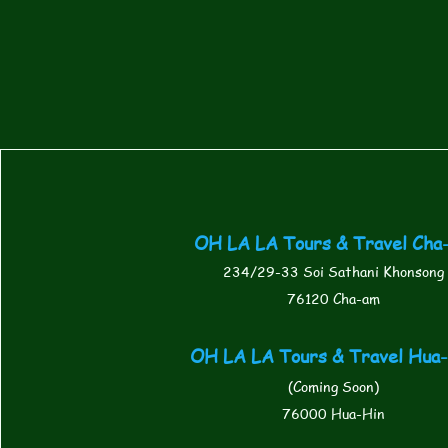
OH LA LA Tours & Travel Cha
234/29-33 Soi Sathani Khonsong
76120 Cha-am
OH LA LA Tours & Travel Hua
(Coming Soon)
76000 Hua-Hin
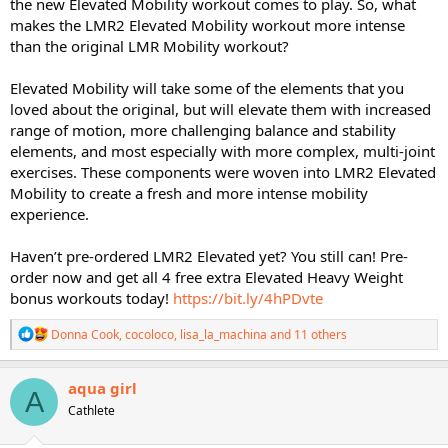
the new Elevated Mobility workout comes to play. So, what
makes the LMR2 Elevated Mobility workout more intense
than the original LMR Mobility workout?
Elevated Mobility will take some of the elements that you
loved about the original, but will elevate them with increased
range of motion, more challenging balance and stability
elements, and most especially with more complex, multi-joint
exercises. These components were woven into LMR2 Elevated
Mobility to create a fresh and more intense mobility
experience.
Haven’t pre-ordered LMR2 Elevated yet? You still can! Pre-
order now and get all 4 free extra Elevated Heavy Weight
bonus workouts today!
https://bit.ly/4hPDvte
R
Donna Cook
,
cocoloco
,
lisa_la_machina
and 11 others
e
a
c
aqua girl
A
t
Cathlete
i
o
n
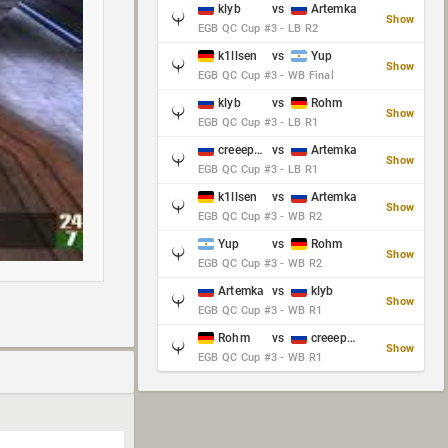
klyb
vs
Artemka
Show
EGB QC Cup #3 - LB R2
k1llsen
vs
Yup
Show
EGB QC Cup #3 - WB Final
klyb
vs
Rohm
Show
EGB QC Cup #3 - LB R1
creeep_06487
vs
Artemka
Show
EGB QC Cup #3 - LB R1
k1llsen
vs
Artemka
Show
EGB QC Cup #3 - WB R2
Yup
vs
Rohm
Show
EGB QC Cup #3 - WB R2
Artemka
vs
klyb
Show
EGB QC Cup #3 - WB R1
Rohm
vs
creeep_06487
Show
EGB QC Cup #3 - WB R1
- - - - - - -
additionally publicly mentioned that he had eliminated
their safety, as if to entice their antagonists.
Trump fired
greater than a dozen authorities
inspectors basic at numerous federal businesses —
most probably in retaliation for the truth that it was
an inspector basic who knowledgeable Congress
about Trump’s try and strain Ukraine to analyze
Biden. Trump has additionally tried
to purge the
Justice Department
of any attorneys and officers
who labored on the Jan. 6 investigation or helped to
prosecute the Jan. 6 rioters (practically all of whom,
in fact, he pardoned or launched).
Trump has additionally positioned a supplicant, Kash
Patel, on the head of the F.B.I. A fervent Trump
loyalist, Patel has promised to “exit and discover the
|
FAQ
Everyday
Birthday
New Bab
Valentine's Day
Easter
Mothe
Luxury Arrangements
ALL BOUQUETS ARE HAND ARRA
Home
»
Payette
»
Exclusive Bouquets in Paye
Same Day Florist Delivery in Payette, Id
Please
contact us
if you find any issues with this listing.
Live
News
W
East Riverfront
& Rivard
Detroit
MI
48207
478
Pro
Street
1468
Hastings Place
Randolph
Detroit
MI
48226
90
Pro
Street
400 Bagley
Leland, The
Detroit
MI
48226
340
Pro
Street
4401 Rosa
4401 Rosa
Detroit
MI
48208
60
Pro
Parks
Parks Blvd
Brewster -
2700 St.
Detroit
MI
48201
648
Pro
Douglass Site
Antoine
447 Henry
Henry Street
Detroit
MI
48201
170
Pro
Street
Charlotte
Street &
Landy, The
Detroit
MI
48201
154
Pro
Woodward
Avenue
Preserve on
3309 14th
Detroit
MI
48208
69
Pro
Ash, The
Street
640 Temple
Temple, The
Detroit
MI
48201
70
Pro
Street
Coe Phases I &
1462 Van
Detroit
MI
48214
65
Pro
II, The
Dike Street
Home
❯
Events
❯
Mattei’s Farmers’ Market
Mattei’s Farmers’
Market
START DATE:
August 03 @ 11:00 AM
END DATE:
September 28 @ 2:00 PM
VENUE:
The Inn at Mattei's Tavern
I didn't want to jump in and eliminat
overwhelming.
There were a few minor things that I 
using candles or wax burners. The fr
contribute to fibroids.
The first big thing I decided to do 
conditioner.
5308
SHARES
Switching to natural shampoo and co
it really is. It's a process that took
- - - - - - -
**Aim of the exercise**: What are the lines, exactly as written above, from the line with "Preserve on" to the line with "There were a few minor things that I", both included? Output only those.

**Result**:
Preserve on
3309 14th
Detroit
MI
48208
69
Pro
Ash, The
Street
640 Temple
Temple, The
Detroit
MI
48201
70
Pro
Street
Coe Phases I &
1462 Van
Detroit
MI
48214
65
Pro
II, The
Dike Street
Home
❯
Events
❯
Mattei’s Farmers’ Market
Mattei’s Farmers’
Market
START DATE:
August 03 @ 11:00 AM
END DATE:
September 28 @ 2:00 PM
VENUE:
The Inn at Mattei's Tavern
I didn't want to jump in and eliminat
overwhelming.
There were a few minor things that I 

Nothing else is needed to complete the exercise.